As an example of the former, breeding of strains is mainly carried out practically, and a method of obtaining a mutant strain sensitive to potassium chloride (Non-patent Document 1), the growth is significantly inhibited in a low-temperature environment. A method for searching for mutants (Patent Document 1), a method for searching for mutants having resistance to thiazine / oxazine dyes and acridine dyes (Patent Document 2), Examples thereof include a method for reintroducing the Rrn10 gene (Patent Document 3) and a method for obtaining a strain lacking the FOB1 gene (Patent Document 4).

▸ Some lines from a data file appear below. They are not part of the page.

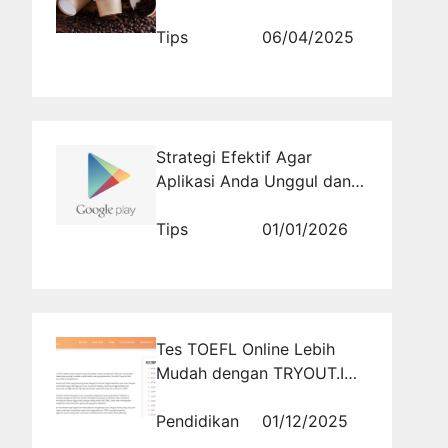
UMKM
Tips
06/04/2025
Strategi Efektif Agar
Aplikasi Anda Unggul dan
Bertahan di Peringkat Atas
Playstore
Tips
01/01/2026
Tes TOEFL Online Lebih
Mudah dengan TRYOUT.ID:
Belajar Terarah, Nilai Lebih
MaksimalT
Pendidikan
01/12/2025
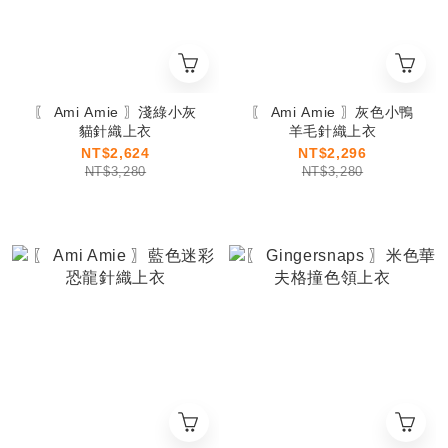
〖 Ami Amie 〗淺綠小灰
〖 Ami Amie 〗灰色小鴨
貓針織上衣
羊毛針織上衣
NT$2,624
NT$2,296
NT$3,280
NT$3,280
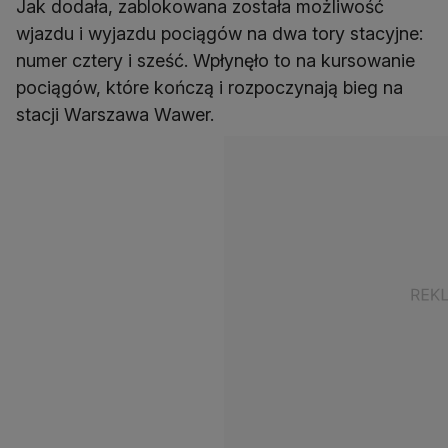
Jak dodała, zablokowana została możliwość
wjazdu i wyjazdu pociągów na dwa tory stacyjne:
numer cztery i sześć. Wpłynęło to na kursowanie
pociągów, które kończą i rozpoczynają bieg na
stacji Warszawa Wawer.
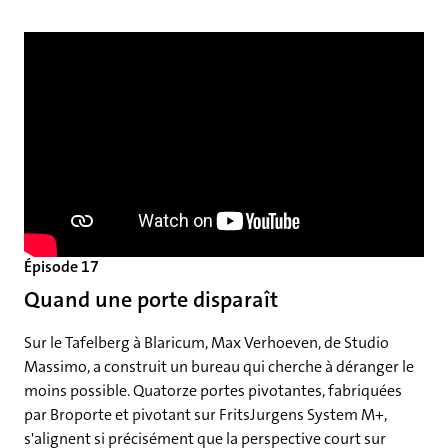
Épisode 17
Quand une porte disparaît
Sur le Tafelberg à Blaricum, Max Verhoeven, de Studio
Massimo, a construit un bureau qui cherche à déranger le
moins possible. Quatorze portes pivotantes, fabriquées
par Broporte et pivotant sur FritsJurgens System M+,
s'alignent si précisément que la perspective court sur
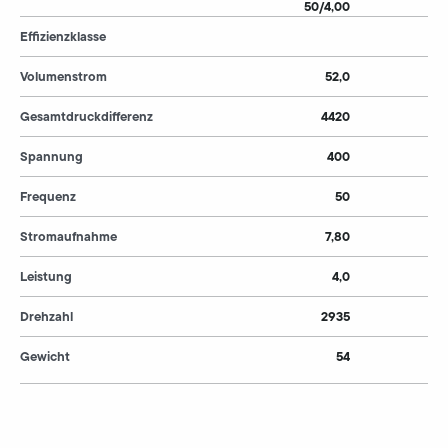
50/4,00
Effizienzklasse
Volumenstrom
52,0
Gesamtdruckdifferenz
4420
Spannung
400
Frequenz
50
Stromaufnahme
7,80
Leistung
4,0
Drehzahl
2935
Gewicht
54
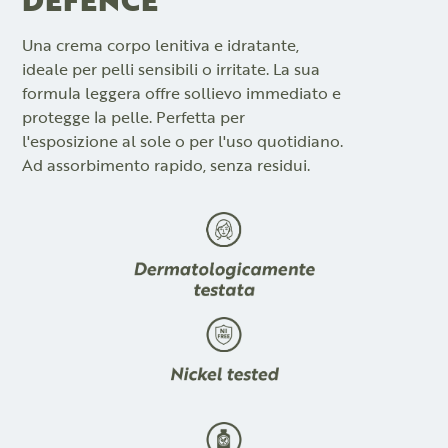
Una crema corpo lenitiva e idratante,
ideale per pelli sensibili o irritate. La sua
formula leggera offre sollievo immediato e
protegge la pelle. Perfetta per
l'esposizione al sole o per l'uso quotidiano.
Ad assorbimento rapido, senza residui.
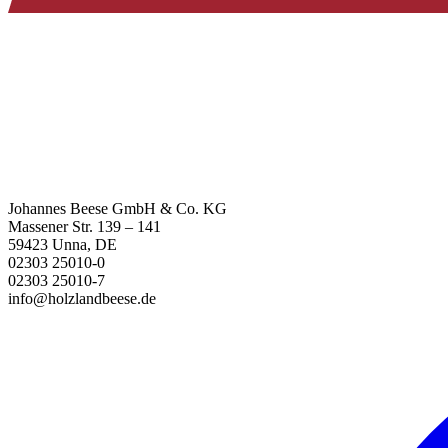
Johannes Beese GmbH & Co. KG
Massener Str. 139 – 141
59423 Unna, DE
02303 25010-0
02303 25010-7
info@holzlandbeese.de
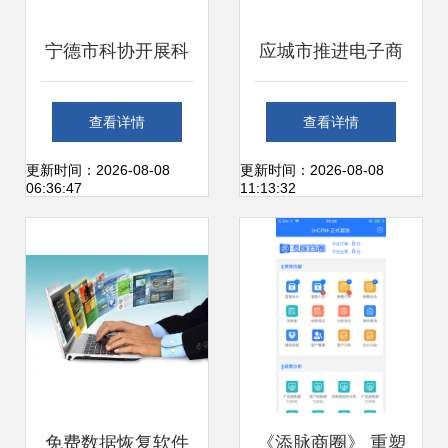
宁德市科协开展科
应城市推进电子商
技信息上门服务 助
务发展 以“星火燎
查看详情
查看详情
力办公服务软件开
燃”之势点亮农村电
更新时间：2026-08-08
更新时间：2026-08-08
06:36:47
11:13:32
发企业创新发展
商与办公服务软件
新篇章
免费数据恢复软件
《添脉商圈》 重塑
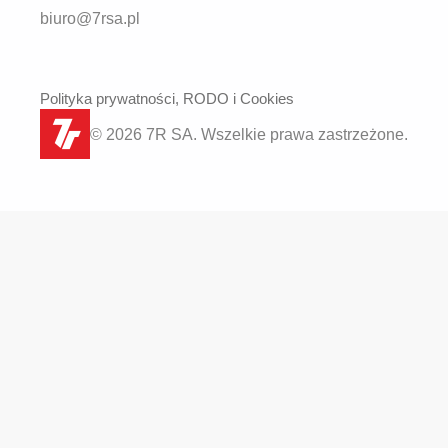
biuro@7rsa.pl
Polityka prywatności, RODO i Cookies
© 2026 7R SA. Wszelkie prawa zastrzeżone.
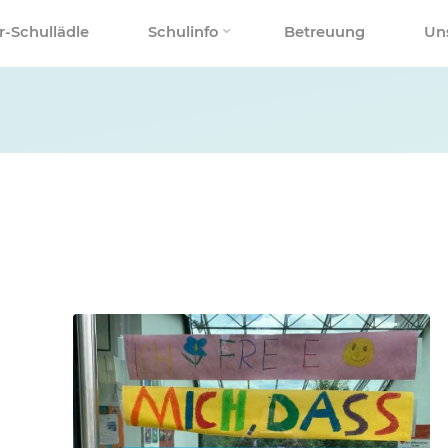
r-Schullädle
Schulinfo
Betreuung
Un
t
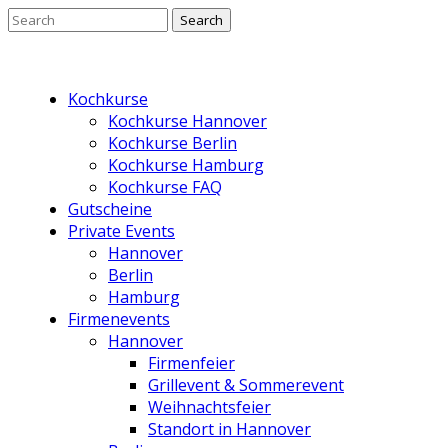
Kochkurse
Kochkurse Hannover
Kochkurse Berlin
Kochkurse Hamburg
Kochkurse FAQ
Gutscheine
Private Events
Hannover
Berlin
Hamburg
Firmenevents
Hannover
Firmenfeier
Grillevent & Sommerevent
Weihnachtsfeier
Standort in Hannover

Examples of the latter include a method of heating yeast cells together with a surfactant (Patent Document 5), extraction in an alkaline solution such as caustic soda, or the presence of a salt produced by pretreatment with alkali and neutralization with an acid. As a method for obtaining low-cost and high-quality RNA, a cell treated at 40 to 60 ° C. under mildly acidic conditions is known. There is a method of heating, extracting at 95 ° C. by adding salt water (Patent Document 7), and this method is often adopted in industrial scale production.
However, RNA extraction from yeast cells has a drawback that the extraction yield varies greatly depending on the type of strain used, medium components, and the state of yeast cells.

On the other hand, as an industrial yeast culture method for obtaining RNA, batch culture, fed-batch culture, continuous culture, and the like are used, but continuous culture is often selected from the viewpoint of cost and equipment scale. . Therefore, obtaining a yeast strain that can stably obtain RNA at a high yield in continuous culture is considered important for stable industrial production of RNA. The acquisition method was not known.

JP-B 56-46824 JP-B 48-32350 JP 2009-50247 A JP 2007-75013 A No.45-33657 Japanese Examined Sho 38-8140 Japanese Patent Publication No.52-18200

Doi et al., Abstracts of Nikko Kagaku Lecture, P347

  Therefore, an object of the present invention is to establish a method for obtaining a yeast having a high RNA yield, particularly a yeast strain suitable for industrial RNA production.

In order to solve the above-mentioned problems, the inventors have studied a method for producing RNA using yeast, and by selecting yeast mutants having resistance to macrolide antibiotics, a high RNA yield can be obtained. It has been found that the strains shown can be efficiently obtained, and that the obtained mutant strains have a particularly high RNA yield in continuous culture, and the present invention has been completed.

According to the method of the present invention, a yeast mutant exhibiting a higher RNA yield than the parent strain can be efficiently obtained. In particular, a strain exhibiting a high RNA yield obtained by the method of the present invention exhibits a very high RNA yield when used in continuous culture, and thus is a strain that is extremely suitable for industrial RNA production.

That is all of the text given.